A signup form at a Vans store in Berlin, Germany.

We have a dedicated post on tips and tricks to gather signups before your website launch.

2. Know your audience

Know your audience

Website analytics are pretty powerful, and if you don’t already have some form of plugin or analytics tool built into your site, start now. Tracking the people who come to your site can help you know what to include in your newsletters.

For example, as a world-renown bluegrass music venue, Station Inn has an international fanbase.

Currently, 80% of our fans live more than 100 miles away, and 20% of our fan base is outside of the US,” says Jeff.  “With this sort of reach, having a website is crucial to be able to send out information in advance for those who travel to see us live.”

After an opportunity arose to stream a live show online for remote fans, Jeff used his newsletter list to let subscribers near and far know they could watch the live broadcast.

On that first night, 2,400 people tuned in for the concert stream.
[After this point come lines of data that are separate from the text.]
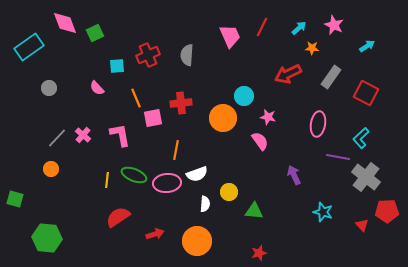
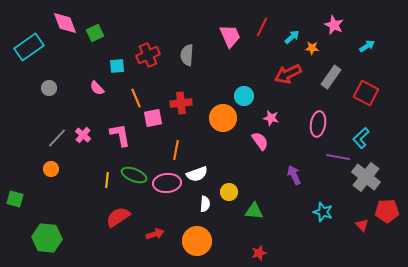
cyan arrow at (299, 28): moved 7 px left, 9 px down
pink star at (268, 117): moved 3 px right, 1 px down
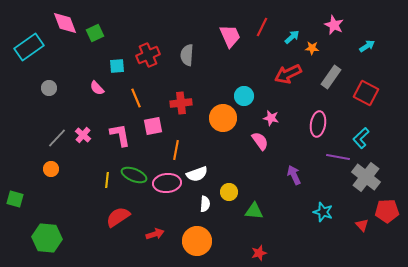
pink square at (153, 118): moved 8 px down
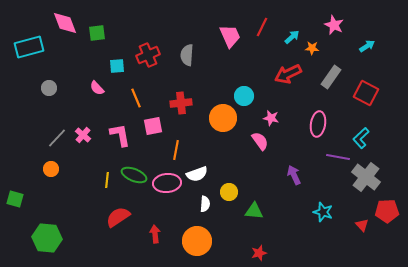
green square at (95, 33): moved 2 px right; rotated 18 degrees clockwise
cyan rectangle at (29, 47): rotated 20 degrees clockwise
red arrow at (155, 234): rotated 78 degrees counterclockwise
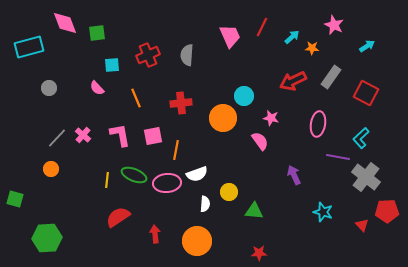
cyan square at (117, 66): moved 5 px left, 1 px up
red arrow at (288, 74): moved 5 px right, 7 px down
pink square at (153, 126): moved 10 px down
green hexagon at (47, 238): rotated 8 degrees counterclockwise
red star at (259, 253): rotated 14 degrees clockwise
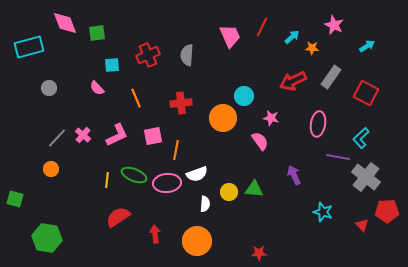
pink L-shape at (120, 135): moved 3 px left; rotated 75 degrees clockwise
green triangle at (254, 211): moved 22 px up
green hexagon at (47, 238): rotated 12 degrees clockwise
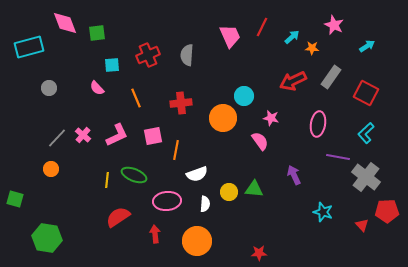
cyan L-shape at (361, 138): moved 5 px right, 5 px up
pink ellipse at (167, 183): moved 18 px down
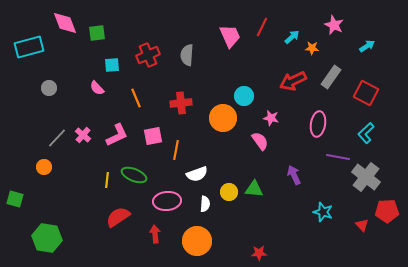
orange circle at (51, 169): moved 7 px left, 2 px up
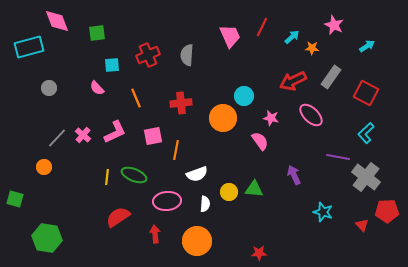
pink diamond at (65, 23): moved 8 px left, 2 px up
pink ellipse at (318, 124): moved 7 px left, 9 px up; rotated 55 degrees counterclockwise
pink L-shape at (117, 135): moved 2 px left, 3 px up
yellow line at (107, 180): moved 3 px up
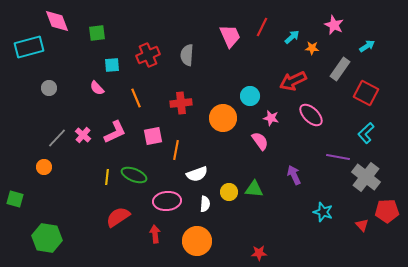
gray rectangle at (331, 77): moved 9 px right, 8 px up
cyan circle at (244, 96): moved 6 px right
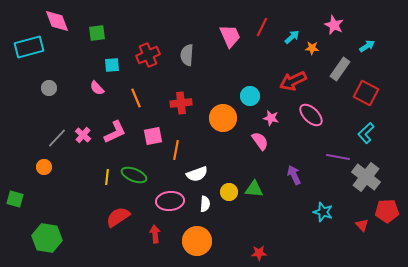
pink ellipse at (167, 201): moved 3 px right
Knowing details about your fans, like where they live, can help you develop new ideas just like that.

3. Test everything

Test your emails

You won’t find the perfect formula for your newsletter right away. That’s why keeping a close watch on performance and trying new things should be part of your strategy.

Every few months, I will look at the success rates from each signup form and compare data,” says Jeff. “The simple graphs in MailPoet make it easy to see what is working and what is not.

MailPoet makes it easy for her to manage all of her email lists and customize content for each of them, or send the same newsletter to all lists if she wants.

Your newsletter is also an opportunity to test different content. You can create multiple lists like Sarah from Sarah’s Jazz Club.

We previously wrote on this topic: start a second list. 

If you have a promotional item to announce or a show to promote, you can try different banners and placements in your newsletter to see if one performs better. Use that data to refine your template for every new email.

4. Make your life as easy as possible

Make life as easy as possible.

Maintaining a newsletter can feel like a lot of work, especially if you have a small team. However, there are tricks you can use to speed things up.

Sarah reuses content she’s prepared for her website’s blog and events calendar and adds it into her newsletter. While it’s always great to customize and add value to a newsletter that goes above and beyond what’s on the site, you can save yourself a lot of work by creating great content for your website from the start. It’s also good for SEO!

Choosing an easy-to-use newsletter plugin can help you manage your lists, templates, and analytics. Selecting a tool like MailPoet that integrates seamlessly into your WordPress installation will help you avoid unnecessary technical troubleshooting. After all, your email newsletter should be an asset, not a time suck.

5. Integrate your newsletter into an overall brand strategy

Make your newsletter part of your brand strategy.

Your WordPress site is a hub for your digital activities, and your newsletter should be a valuable extension to your online marketing strategy. Make sure you’re consistent with your tone, branding, and the goals of your business.

Email is like a conversation. It’s the most engaging tool we have to reach our thousands of fans across the world, and they appreciate it too,” says Jeff.

Every month, we have a few people reply, thanking us for giving them the schedule and expressing gratitude for the email. MailPoet makes that possible.

Another example of cross-promotion is linking your newsletter to an online store. If you have a WooCommerce store for your WordPress website, use your newsletter to promote your new products and link to your store.

Read up on more strategies for your WooCommerce store.

You can also use the widget areas on your WordPress site to display your signup form on your website in obvious and high-traffic areas. Don’t forget to link to your newsletter signup form when you send ticket purchase confirmations.

All of these little reminders create a consistent and cohesive messaging that will build up your online brand and help you create a following.

BONUS: A little tip from Jeff on the dreaded unsubscribes.Don’t fret the unsubscribes. Watch them, of course. If you have a 20% unsubscribe rate, you are doing something wrong. But unsubscribes happen. People move, interests change, lifestyles change. Move on to gaining new followers.